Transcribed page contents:

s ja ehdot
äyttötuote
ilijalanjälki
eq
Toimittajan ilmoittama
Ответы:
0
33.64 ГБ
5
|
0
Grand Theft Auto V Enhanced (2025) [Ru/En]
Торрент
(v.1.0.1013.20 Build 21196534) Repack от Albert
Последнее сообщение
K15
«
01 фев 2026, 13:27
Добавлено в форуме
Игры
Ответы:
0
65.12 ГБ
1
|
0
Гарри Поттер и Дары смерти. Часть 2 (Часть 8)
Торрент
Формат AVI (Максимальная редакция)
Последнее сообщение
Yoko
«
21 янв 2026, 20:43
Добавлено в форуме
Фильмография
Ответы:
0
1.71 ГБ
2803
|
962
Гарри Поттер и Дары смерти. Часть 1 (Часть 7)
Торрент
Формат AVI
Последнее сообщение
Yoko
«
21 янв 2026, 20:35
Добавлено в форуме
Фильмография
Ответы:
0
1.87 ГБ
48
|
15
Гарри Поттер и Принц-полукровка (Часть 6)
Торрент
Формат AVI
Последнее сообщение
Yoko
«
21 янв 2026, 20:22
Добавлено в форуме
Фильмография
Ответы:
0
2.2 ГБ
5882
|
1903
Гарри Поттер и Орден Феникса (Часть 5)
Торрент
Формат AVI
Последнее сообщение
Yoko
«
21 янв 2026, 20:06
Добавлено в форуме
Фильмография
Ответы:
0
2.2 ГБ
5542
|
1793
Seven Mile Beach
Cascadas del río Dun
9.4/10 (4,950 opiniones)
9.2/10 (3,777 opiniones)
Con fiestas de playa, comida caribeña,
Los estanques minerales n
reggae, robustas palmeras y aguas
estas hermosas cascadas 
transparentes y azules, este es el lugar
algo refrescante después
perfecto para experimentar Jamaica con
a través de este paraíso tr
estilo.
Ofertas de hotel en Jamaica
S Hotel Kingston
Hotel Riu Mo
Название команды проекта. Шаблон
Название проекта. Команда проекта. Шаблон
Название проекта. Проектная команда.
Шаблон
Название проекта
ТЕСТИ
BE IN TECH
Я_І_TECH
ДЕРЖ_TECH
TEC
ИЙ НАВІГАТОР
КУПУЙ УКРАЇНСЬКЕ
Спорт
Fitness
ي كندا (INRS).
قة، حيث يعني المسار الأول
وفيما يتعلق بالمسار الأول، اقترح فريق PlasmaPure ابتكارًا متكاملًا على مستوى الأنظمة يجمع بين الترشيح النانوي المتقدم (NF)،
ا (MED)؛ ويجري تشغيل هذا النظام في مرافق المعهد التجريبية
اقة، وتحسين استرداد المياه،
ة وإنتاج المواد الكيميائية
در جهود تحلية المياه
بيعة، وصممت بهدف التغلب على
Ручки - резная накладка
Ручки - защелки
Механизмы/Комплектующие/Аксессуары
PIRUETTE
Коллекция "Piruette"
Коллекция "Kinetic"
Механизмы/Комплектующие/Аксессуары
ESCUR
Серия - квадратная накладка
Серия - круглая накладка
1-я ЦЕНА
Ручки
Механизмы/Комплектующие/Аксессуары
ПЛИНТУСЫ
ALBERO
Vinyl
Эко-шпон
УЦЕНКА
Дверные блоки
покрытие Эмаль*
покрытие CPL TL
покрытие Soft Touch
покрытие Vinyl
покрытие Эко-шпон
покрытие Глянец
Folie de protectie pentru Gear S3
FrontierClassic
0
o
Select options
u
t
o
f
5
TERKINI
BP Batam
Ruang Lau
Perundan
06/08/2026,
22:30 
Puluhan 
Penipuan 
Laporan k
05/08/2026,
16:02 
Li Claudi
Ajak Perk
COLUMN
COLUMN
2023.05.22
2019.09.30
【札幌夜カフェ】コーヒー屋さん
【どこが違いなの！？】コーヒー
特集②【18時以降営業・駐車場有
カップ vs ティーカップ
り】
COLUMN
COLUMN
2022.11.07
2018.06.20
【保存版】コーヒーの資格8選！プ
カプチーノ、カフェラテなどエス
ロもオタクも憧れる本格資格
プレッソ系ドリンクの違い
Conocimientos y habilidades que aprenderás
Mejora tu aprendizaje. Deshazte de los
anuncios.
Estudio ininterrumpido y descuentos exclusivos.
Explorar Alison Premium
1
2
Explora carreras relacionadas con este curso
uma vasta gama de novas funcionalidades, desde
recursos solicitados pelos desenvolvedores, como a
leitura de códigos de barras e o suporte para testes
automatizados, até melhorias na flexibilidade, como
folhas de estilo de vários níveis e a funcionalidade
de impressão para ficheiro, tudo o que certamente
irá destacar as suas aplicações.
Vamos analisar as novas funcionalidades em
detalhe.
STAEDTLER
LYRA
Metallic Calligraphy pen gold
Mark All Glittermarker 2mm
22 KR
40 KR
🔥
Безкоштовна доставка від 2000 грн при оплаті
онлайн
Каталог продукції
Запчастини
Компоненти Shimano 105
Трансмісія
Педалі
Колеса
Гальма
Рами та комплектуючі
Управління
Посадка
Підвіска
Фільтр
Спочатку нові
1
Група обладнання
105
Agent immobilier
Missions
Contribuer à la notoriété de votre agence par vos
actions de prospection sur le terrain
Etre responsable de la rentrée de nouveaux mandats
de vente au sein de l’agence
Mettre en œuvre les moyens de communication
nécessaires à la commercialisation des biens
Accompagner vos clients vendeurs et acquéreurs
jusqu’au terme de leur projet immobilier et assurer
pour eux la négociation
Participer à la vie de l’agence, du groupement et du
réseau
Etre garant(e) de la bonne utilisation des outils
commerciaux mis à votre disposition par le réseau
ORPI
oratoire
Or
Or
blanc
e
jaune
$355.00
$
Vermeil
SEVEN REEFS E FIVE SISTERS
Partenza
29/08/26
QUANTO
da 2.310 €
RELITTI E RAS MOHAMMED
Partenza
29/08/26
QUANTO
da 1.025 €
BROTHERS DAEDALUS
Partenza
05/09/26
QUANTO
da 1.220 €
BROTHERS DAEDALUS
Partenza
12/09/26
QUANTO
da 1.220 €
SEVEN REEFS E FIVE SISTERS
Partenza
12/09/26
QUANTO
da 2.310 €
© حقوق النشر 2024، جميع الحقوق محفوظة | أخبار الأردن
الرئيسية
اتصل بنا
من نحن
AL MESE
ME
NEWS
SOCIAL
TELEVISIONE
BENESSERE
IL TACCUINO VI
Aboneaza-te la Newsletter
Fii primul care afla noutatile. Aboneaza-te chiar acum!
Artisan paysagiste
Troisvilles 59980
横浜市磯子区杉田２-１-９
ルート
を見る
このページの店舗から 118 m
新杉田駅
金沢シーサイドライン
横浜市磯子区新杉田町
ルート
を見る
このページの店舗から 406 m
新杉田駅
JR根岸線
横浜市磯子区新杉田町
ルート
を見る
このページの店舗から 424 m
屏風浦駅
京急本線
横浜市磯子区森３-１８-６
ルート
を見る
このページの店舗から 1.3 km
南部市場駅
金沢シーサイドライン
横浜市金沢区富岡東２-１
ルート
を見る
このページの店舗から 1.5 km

**WORK INSTRUCTION**. Each line above that includes "immobilier" counts once; state the total and nothing more.

**RESPONSE**. 2